Mimic In-Context Learning for Multimodal Tasks (2504.08851v2)

Published 11 Apr 2025 in cs.LG and cs.AI

Abstract: Recently, In-context Learning (ICL) has become a significant inference paradigm in Large Multimodal Models (LMMs), utilizing a few in-context demonstrations (ICDs) to prompt LMMs for new tasks. However, the synergistic effects in multimodal data increase the sensitivity of ICL performance to the configurations of ICDs, stimulating the need for a more stable and general mapping function. Mathematically, in Transformer-based models, ICDs act as "shift vectors" added to the hidden states of query tokens. Inspired by this, we introduce Mimic In-Context Learning (MimIC) to learn stable and generalizable shift effects from ICDs. Specifically, compared with some previous shift vector-based methods, MimIC more strictly approximates the shift effects by integrating lightweight learnable modules into LMMs with four key enhancements: 1) inserting shift vectors after attention layers, 2) assigning a shift vector to each attention head, 3) making shift magnitude query-dependent, and 4) employing a layer-wise alignment loss. Extensive experiments on two LMMs (Idefics-9b and Idefics2-8b-base) across three multimodal tasks (VQAv2, OK-VQA, Captioning) demonstrate that MimIC outperforms existing shift vector-based methods. The code is available at https://github.com/Kamichanw/MimIC.

PDF Abstract

This paper introduces "Mimic In-Context Learning" (MimIC), a novel method to enhance the In-Context Learning (ICL) capabilities of Large Multimodal Models (LMMs) by learning stable and generalizable "shift effects" from In-Context Demonstrations (ICDs). The authors observe that ICL performance in LMMs is highly sensitive to ICD configurations due to the synergistic effects of multimodal data. Traditional ICL relies on ICDs during inference, which can be computationally expensive and sensitive to the choice and order of these demonstrations.
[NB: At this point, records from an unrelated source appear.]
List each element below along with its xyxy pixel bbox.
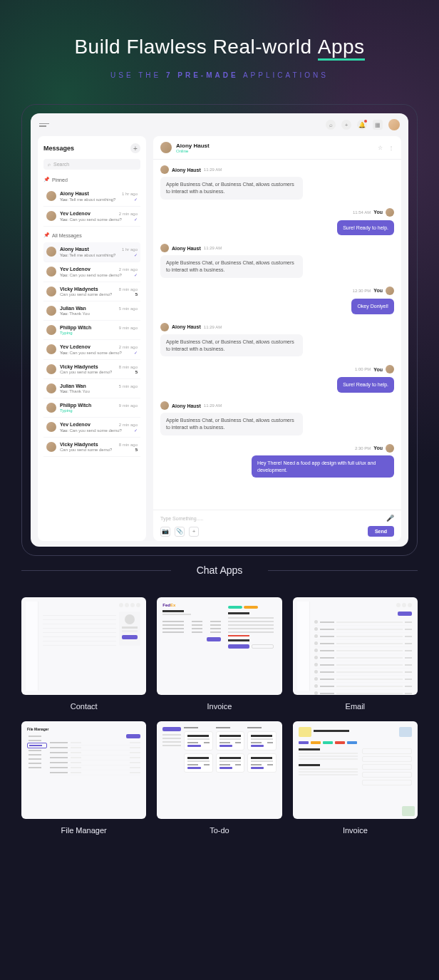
message-group: 12:30 PMYouOkey Doniyel! [160,287,394,314]
subtitle-pre: USE THE [110,71,166,79]
chat-list-item[interactable]: Julian Wan5 min agoYou: Thank You [43,379,140,398]
contact-name: Yev Ledenov [60,344,91,349]
composer: Type Something..... 🎤 📷 📎 + Send [153,510,401,541]
contact-name: Yev Ledenov [60,422,91,427]
chat-list-item[interactable]: Aiony Haust1 hr agoYou: Tell me about so… [43,187,140,207]
grid-icon[interactable]: ▦ [373,120,383,130]
message-preview: Typing [60,408,73,413]
message-preview: You: Thank You [60,389,90,393]
tile-label: Contact [71,702,98,711]
app-tile[interactable]: File ManagerFile Manager [21,721,146,835]
chat-list-item[interactable]: Yev Ledenov2 min agoYou: Can you send so… [43,262,140,282]
contact-name: Philipp Witch [60,325,91,330]
add-icon[interactable]: + [341,120,351,130]
message-bubble: Apple Business Chat, or Business Chat, a… [160,413,303,435]
composer-placeholder[interactable]: Type Something..... [160,516,203,521]
send-button[interactable]: Send [368,526,394,537]
timestamp: 11:29 AM [204,403,222,408]
contact-name: Vicky Hladynets [60,442,98,447]
app-tile[interactable]: Invoice [293,721,418,835]
menu-icon[interactable] [39,123,49,127]
all-section-label: 📌 All Messages [43,232,140,238]
app-tile[interactable]: FedExInvoice [157,597,282,711]
tile-label: Invoice [343,826,368,835]
star-icon[interactable]: ☆ [378,145,383,151]
new-message-button[interactable]: + [130,143,140,153]
attachment-icon[interactable]: 📎 [175,527,185,537]
sender-name: Aiony Haust [172,324,201,329]
search-placeholder: Search [53,162,69,167]
timestamp: 5 min ago [119,306,138,311]
message-preview: You: Can you send some demo? [60,428,122,433]
check-icon: ✓ [134,428,138,433]
timestamp: 8 min ago [119,287,138,292]
tile-thumbnail [21,597,146,695]
pinned-section-label: 📌 Pinned [43,177,140,182]
chat-list-item[interactable]: Yev Ledenov2 min agoYou: Can you send so… [43,340,140,360]
user-avatar[interactable] [388,119,400,130]
chat-list-item[interactable]: Aiony Haust1 hr agoYou: Tell me about so… [43,242,140,262]
message-preview: You: Can you send some demo? [60,273,122,277]
avatar [46,287,56,296]
chat-list-item[interactable]: Vicky Hladynets8 min agoCan you send som… [43,438,140,457]
message-preview: You: Tell me about somthing? [60,253,115,257]
check-icon: ✓ [134,197,138,202]
contact-name: Philipp Witch [60,403,91,408]
message-preview: Can you send some demo? [60,370,112,374]
message-group: Aiony Haust11:29 AMApple Business Chat, … [160,323,394,357]
app-tile[interactable]: Contact [21,597,146,711]
avatar [386,444,394,453]
avatar [46,364,56,374]
message-preview: Can you send some demo? [60,292,112,296]
more-icon[interactable]: ⋮ [388,145,394,151]
chat-header: Aiony Haust Online ☆ ⋮ [153,136,401,160]
unread-badge: 5 [135,370,138,374]
timestamp: 11:29 AM [204,246,222,250]
search-input[interactable]: ⌕ Search [43,159,140,170]
chat-list-item[interactable]: Vicky Hladynets8 min agoCan you send som… [43,282,140,301]
camera-icon[interactable]: 📷 [160,527,170,537]
message-group: 1:00 PMYouSure! Ready to help. [160,365,394,393]
timestamp: 2 min ago [119,345,138,349]
mic-icon[interactable]: 🎤 [386,515,394,522]
contact-name: Yev Ledenov [60,211,91,216]
bell-icon[interactable]: 🔔 [357,120,367,130]
timestamp: 9 min ago [119,403,138,408]
chat-list-item[interactable]: Yev Ledenov2 min agoYou: Can you send so… [43,418,140,438]
tile-label: To-do [210,826,229,835]
hero-subtitle: USE THE 7 PRE-MADE APPLICATIONS [21,71,418,79]
app-tile[interactable]: To-do [157,721,282,835]
device-frame: ⌕ + 🔔 ▦ Messages + ⌕ Search [21,104,418,556]
tile-thumbnail: FedEx [157,597,282,695]
timestamp: 1:00 PM [355,367,371,371]
search-icon[interactable]: ⌕ [326,120,336,130]
timestamp: 2 min ago [119,212,138,216]
pin-icon: 📌 [43,232,50,238]
timestamp: 11:54 AM [353,210,371,215]
avatar [46,211,56,221]
chat-list-item[interactable]: Philipp Witch9 min agoTyping [43,398,140,418]
chat-list-item[interactable]: Yev Ledenov2 min agoYou: Can you send so… [43,207,140,227]
chat-list-item[interactable]: Julian Wan5 min agoYou: Thank You [43,301,140,321]
timestamp: 9 min ago [119,326,138,330]
avatar [386,208,394,217]
chat-list-item[interactable]: Vicky Hladynets8 min agoCan you send som… [43,360,140,379]
tile-thumbnail [157,721,282,819]
message-group: Aiony Haust11:29 AMApple Business Chat, … [160,401,394,435]
plus-icon[interactable]: + [189,527,199,537]
apps-grid: ContactFedExInvoiceEmailFile ManagerFile… [21,597,418,835]
avatar [46,247,56,257]
unread-badge: 5 [135,292,138,296]
sender-name: Aiony Haust [172,246,201,251]
messages-sidebar: Messages + ⌕ Search 📌 Pinned Aiony Haust… [38,136,146,541]
message-bubble: Okey Doniyel! [351,299,394,314]
chat-list-item[interactable]: Philipp Witch9 min agoTyping [43,321,140,340]
subtitle-post: APPLICATIONS [239,71,329,79]
avatar [46,442,56,452]
message-group: 11:54 AMYouSure! Ready to help. [160,208,394,236]
sender-name: You [373,367,383,372]
message-preview: You: Can you send some demo? [60,217,122,222]
app-tile[interactable]: Email [293,597,418,711]
avatar [160,165,169,174]
message-preview: You: Tell me about somthing? [60,197,115,202]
Previous "shift vector" based methods, which aim to learn a general mapping function from ICDs, have limitations in their approximation of how ICDs influence model behavior.

The core idea of MimIC is to more rigorously approximate the mathematical effect of ICDs, which is to add "shift vectors" to the hidden representations of query tokens within Transformer-based models. MimIC introduces lightweight learnable modules into LMMs with four key enhancements:

Inserting shift vectors after attention layers: Unlike previous methods that place them after Feed-Forward Network (FFN) layers, MimIC aligns with the mathematical derivation showing that the shift effect should occur post-attention.
Assigning a shift vector to each attention head: This allows each head to learn a unique shift, capturing distinct representation shifts for different aspects of the input.
Making shift magnitude query-dependent: The scaling factor of the shift vector is dynamically adjusted based on the current query, allowing for more nuanced adaptations.
Employing a layer-wise alignment loss: This loss function ensures that the hidden states of the MimIC-enhanced LMM (processing only the query) closely match the hidden states of the original LMM when performing standard ICL (processing query and ICDs).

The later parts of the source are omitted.